Зулейха, послушная как всегда, стала накрывать на стол.

— А я пока немного соберусь с мыслями.

Больной откинулся на спину, закрыл глаза, и на мгновение всем показалось, что на тахте лежит покойник. Сурхай даже дернулся, но сдержал себя, только переплел пальцы и хрустнул суставами.


2

Дорога, что пробегала невдалеке, вдруг сделалась оживленной: теперь она связывала верхне-сирагинские аулы с новым районным центром. К тому же прохожие и проезжие считали долгом испить воды из родника Мурмуч, которая издревле считалась целебной. Кажется, я уже говорил, что Апраку — место живописное, богатое пастбищами, лесами, родниками, а в глубине ущелья шумит река, и в ней водится форель. Однажды Чанка самодельной сетью наловил нежных, вкусных рыб с красными крапинками на спинах…

Порой начинало казаться, что я уже свыкся со своим положением. Что мне еще нужно? Вроде бы ничего… Человек может ограничиться и таким существованием. Вряд ли следует ждать существенных перемен…

Хозяйская дочь повзрослела, исполнилось ей шестнадцать лет. Я видел ее несколько раз мельком в сакле, когда бывал у Казанби дома, и не обращал на девушку внимания… Как-то летом она приехала к нам с Чанкой, привезла в хурджинах продукты: мать приболела, и девушке пришлось сесть на коня… Не скажу, что была она писаной красавицей, как в книгах и сказках, не скажу, что была хотя б такой хорошенькой, как моя сестра и Амина. Или та девушка, которую встретил у родника, спускаясь в Талгинскую долину. Но молодость искупала в ней все — толстые губы, к которым не прикасались мужские усы, и пышущие здоровьем румяные щеки, и непонятного цвета глаза, очень подвижные, исполненные любопытства, взгляд которых говорил о желании раскрыть для себя великую тайну жизни на земле; страстно дышала уже пышная грудь.

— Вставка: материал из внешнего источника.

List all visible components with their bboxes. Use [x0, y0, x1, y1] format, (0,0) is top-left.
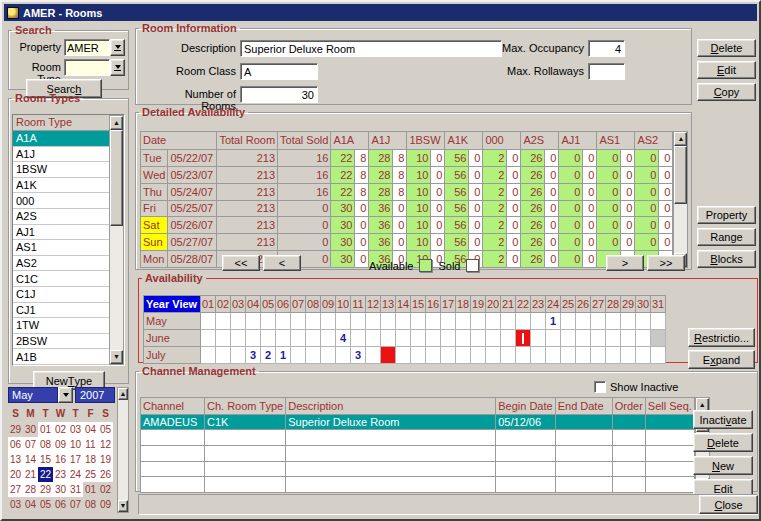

На нежный лоб ровным рядом ниспадала челка, волосы были зачесаны назад и заплетены в тугие косы. Во всем облике было столько вечно женского, таинственного, столько волнений и тревог, столько жизни! И, глядя на это существо, невольно ощущал волнение и трепет. Глядел и каждый миг открывал новое и удивительное. Легкое цветастое платье от теплого ветерка прилегало к стройному, чуть полненькому телу… Белая шея, пышная грудь, как и у всех горянок не знавшая тогда лифчика, украшены бусами и монистами из серебряных монет. Из-под цветастого платья видны голубые шальвары мусульманки, окаймленные вышивкой из золотых нитей, выполненной самой девицей. Простой наряд завершали легкие губденские мачайти — туфельки. Да, она показалась мне тогда необыкновенно милой. Не знаю, то ли притупилась во мне восприимчивость к тонкой женской красоте, то ли огрубела душа, то ли простая красота стала заметнее среди прелестной природы, то ли, утомленный одиночеством, возжаждал я любить и быть любимым, но до сих пор помню — вызвала она волнение и радость… Но как ее полюбить, если месяца два назад слышал, что родители подыскивают достойного жениха, а на их языке это означало — состоятельного.

К тому же перед ее свежестью я выглядел стариком.

— Скажите, дядя, это вы пасете наших овец? — спросила она, стыдливо полузакрыв лицо легким платком.

— Чьих это «наших», красавица?! — я притворился удивленным.

— Мой отец — Казанби… — Она потупилась от моего назойливого взгляда.

— Если уважаемый Казанби твой отец, девушка, то я и вправду его пастух, — ласково ответил я. — Но никогда не думал, что в наших горах рождаются такие царевны!

— Отец прислал в хурджинах мясо для хинкала и муку. Но мука была только кукурузная. Отец просил не обижаться. В следующий раз будет пшеничная…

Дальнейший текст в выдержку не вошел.